Ius soli, riflessioni sul tema
Capisco poco di leggi, ma mi considero un buon cittadino, che non nasconde quel che guadagna (non molto) e l’ha spesso tranquillamente dichiarato in pubblico quando si è indignato per quel che guadagnano certi tomi della Rai-tv e altri dello stesso tipo umano e intellettuale, i padroni e i loro servi più preziosi; un cittadino che rispetta, nei limiti della loro conoscenza, il milione e passa di leggi che il nostro Parlamento ha sfornato e continua a sfornare, assurdamente e forsennatamente più numerose di quelle di altri Paesi prossimi al nostro. Credo però nei principi della disobbedienza civile, e non in quelli, così in auge in Italia, della disobbedienza incivile, e vedrei con molta passione il ritorno a quelle forme di disobbedienza che illustrarono molti anni fa tante iniziative per esempio dei radicali, riguardanti, per citarne alcune, l’ambiente e tante forme di ingiustizia sociale, di «inciviltà».

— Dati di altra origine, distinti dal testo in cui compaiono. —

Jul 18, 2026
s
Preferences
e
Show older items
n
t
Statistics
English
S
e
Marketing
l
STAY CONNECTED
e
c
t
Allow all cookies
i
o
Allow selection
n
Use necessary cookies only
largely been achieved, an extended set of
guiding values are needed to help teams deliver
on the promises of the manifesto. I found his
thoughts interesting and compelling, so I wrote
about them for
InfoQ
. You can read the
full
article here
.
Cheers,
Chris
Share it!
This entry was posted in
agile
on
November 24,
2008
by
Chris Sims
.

E se non ho fatto a suo tempo l’obiettore di coscienza fu perché aspettai di vedere, prima di dichiararmi, se mi prendevano o mi riformavano – nel secondo caso per poter tornare di corsa a Palermo al lavoro che facevo con i bambini nelle baracche, che consideravo più importante del perder mesi o anni in un carcere militare. Oggi di nonviolenti che si dichiarano tali ce ne sono abbastanza, ma si direbbe che siano più interessati alla loro purezza che alla sporcizia della società in cui vivono. Anche per questo sono stato di recente tra i promotori di un appello per lo ius soli (ideato e scritto in prima stesura da una donna coraggiosa, Ginevra Bompiani) cui ne è seguito un altro di insegnanti, che sono in Italia coloro che hanno più chiaro, specialmente alle elementari, il fatto che siamo ormai da tempo una società multietnica. I loro scolari sono per gran parte figli di immigrati, come ben sanno tanti genitori che fanno finta di non saperlo.

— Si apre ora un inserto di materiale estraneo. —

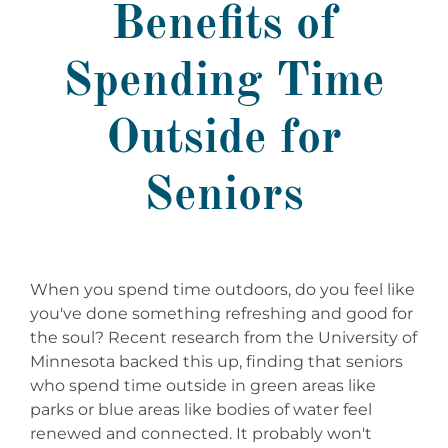
Benefits of
Spending Time
Outside for
Seniors
When you spend time outdoors, do you feel like
you've done something refreshing and good for
the soul? Recent research from the University of
Minnesota backed this up, finding that seniors
who spend time outside in green areas like
parks or blue areas like bodies of water feel
renewed and connected. It probably won't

Non posso dire come andrà a finire, ho fiducia che possa finir bene, ma ho qualche riserva sulla scelta che verrà fatta tra ius soli e ius culturae, essendo la seconda opzione quella prediletta da molti e importanti personaggi, ottime persone, che però mi sento di contestare perché non credo che il diritto a venir considerati italiani debba dipendere dall’aver conoscenza delle nostre leggi e della nostra cultura trascurando per tanti la semplice evidenza dell’esser nati qui invece che altrove. La mia famiglia fu costretta all’emigrazione in Francia a metà degli anni Cinquanta dello scorso secolo e ho nipoti con doppia nazionalità e bisnipoti perfettamente francesi, ancorché legatissimi all’Italia.

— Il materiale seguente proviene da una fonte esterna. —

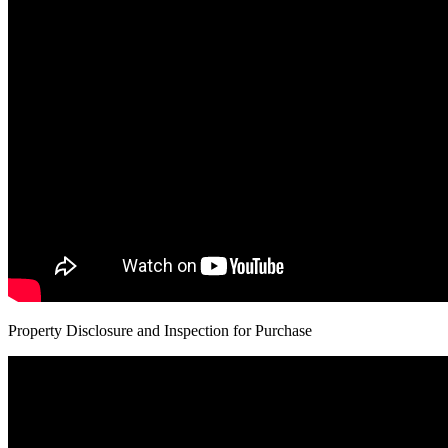
Property Disclosure and Inspection for Purchase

Genitori e fratelli l’hanno ottenuta dopo un certo tempo di permanenza, i nipoti perché lì sono nati. Perché non dovrebbe essere così anche da noi? Nella nostra Costituzione c’è qualcosa che lo impedisca? Non è una richiesta eccessiva quella di metter da parte la propria cultura d’origine e di sposare la nostra? Era forse un cattivo sogno quello sognato dalla maggior parte dell’umanità che credeva «nostra patria il mondo intero» e vedeva come una condanna «biblica» determinata dall’orgoglio degli uomini quella della Babele delle lingue, della divisione tra etnie e culture in vece che della loro pacifica coesistenza, nel riconoscimento di una comune appartenenza?